At the one-year mark of the case where things were supposed to wrap up, the case was extended six months. We were, however, asked if we would be willing to adopt the kids should they become available. For the first time, I felt real hope that these little loves would become ours. The teeny baby that had been dropped off was now a chubby, lovable toddler, and the boys were growing by leaps and bounds, every few weeks needing bigger clothes as their bodies adjusted to being in a safe place with enough food. Our boys started being more honest about what their previous living situation had been and admitted to not wanting to eat so much food so their stomachs wouldn’t hurt later when they went back home and wouldn’t have enough.
Finally, the court was held to determine if parental rights would be terminated on the biological parents. The caseworker had brought several witnesses and multiple written testimonies, but they ended up not needing them. The parents ended up relinquishing their rights that day. The judge still took testimonies for the court record and the elation I had felt at being able to eventually adopt those kids turned to horror when I bore witness to exactly what my children were subjected to for the first eight years of their lives.

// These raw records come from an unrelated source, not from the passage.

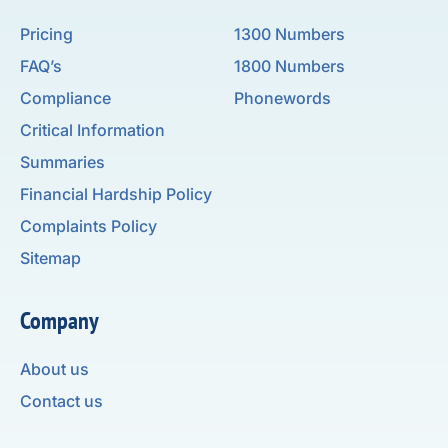
Pricing
1300 Numbers
FAQ’s
1800 Numbers
Compliance
Phonewords
Critical Information
Summaries
Financial Hardship Policy
Complaints Policy
Sitemap
Company
About us
Contact us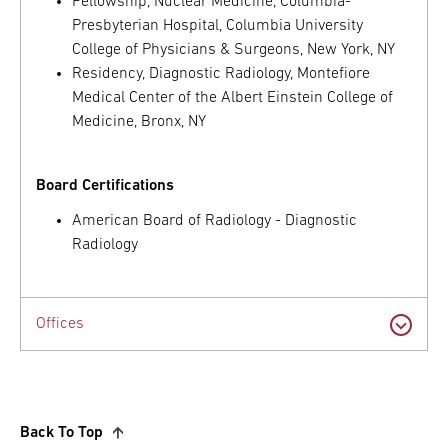
Fellowship, Nuclear Medicine, Columbia-
Presbyterian Hospital, Columbia University
College of Physicians & Surgeons, New York, NY
Residency, Diagnostic Radiology, Montefiore
Medical Center of the Albert Einstein College of
Medicine, Bronx, NY
Board Certifications
American Board of Radiology - Diagnostic
Radiology
Offices
Back To Top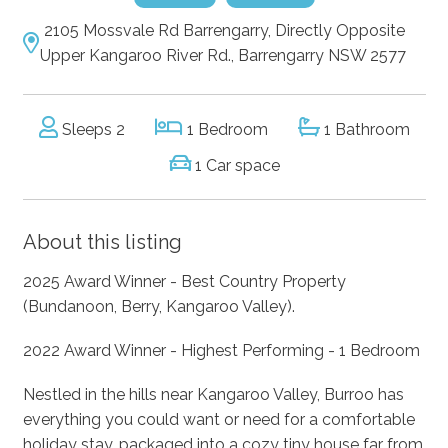
2105 Mossvale Rd Barrengarry, Directly Opposite
Upper Kangaroo River Rd., Barrengarry NSW 2577
Sleeps 2
1 Bedroom
1 Bathroom
1 Car space
About this listing
2025 Award Winner - Best Country Property
(Bundanoon, Berry, Kangaroo Valley).
2022 Award Winner - Highest Performing - 1 Bedroom
Nestled in the hills near Kangaroo Valley, Burroo has
everything you could want or need for a comfortable
holiday stay, packaged into a cozy tiny house far from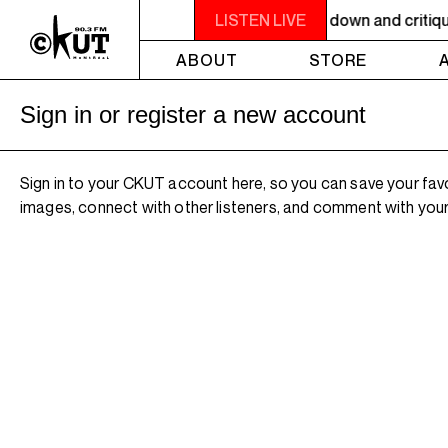
 9PM OTHER WORLDS ON EARTH - Breaking down and critiquing 
LISTEN LIVE
ABOUT
STORE
Sign in or register a new account
Sign in to your CKUT account here, so you can save your fav
images, connect with other listeners, and comment with your 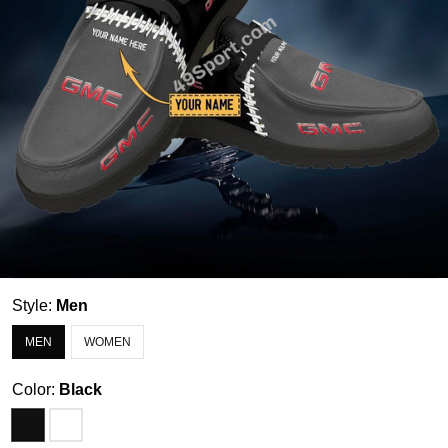
Style:
Men
MEN
WOMEN
Color:
Black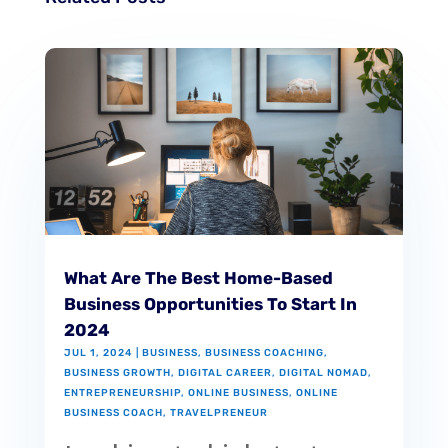
What Are The Best Home-Based
Business Opportunities To Start In
2024
JUL 1, 2024
|
BUSINESS
,
BUSINESS COACHING
,
BUSINESS GROWTH
,
DIGITAL CAREER
,
DIGITAL NOMAD
,
ENTREPRENEURSHIP
,
ONLINE BUSINESS
,
ONLINE
BUSINESS COACH
,
TRAVELPRENEUR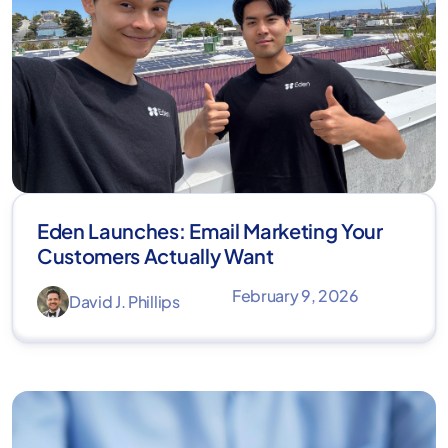
Eden Launches: Email Marketing Your
Customers Actually Want
February 9, 2026
David J. Phillips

We told the boys we had a special counseling session so the bio parents could say goodbye. Afterward, we asked them if they understood what was going to happen. When we clarified, they were angry. “I just learned how to spell my last name! How am I going to learn ya’ll’s last name now?!” was my oldest son’s first concern. We bought ice cream to soothe the pain of an ending and celebrate a new beginning.
After a few months of some paperwork and nail-biting anxiety that something would go wrong, we eventually got to formally adopt our kids in front of the judge that had walked us through from beginning to end of this case. She came off her bench and held hands with us as we prayed about our future, and gave each of the kids a hug and told them how lucky they were. She was wrong about that last point. They weren’t the lucky ones. It was us. I finally had my children that I had loved for two years with the knowledge they could be taken away at any moment. Adoption day was one of the happiest days of my life.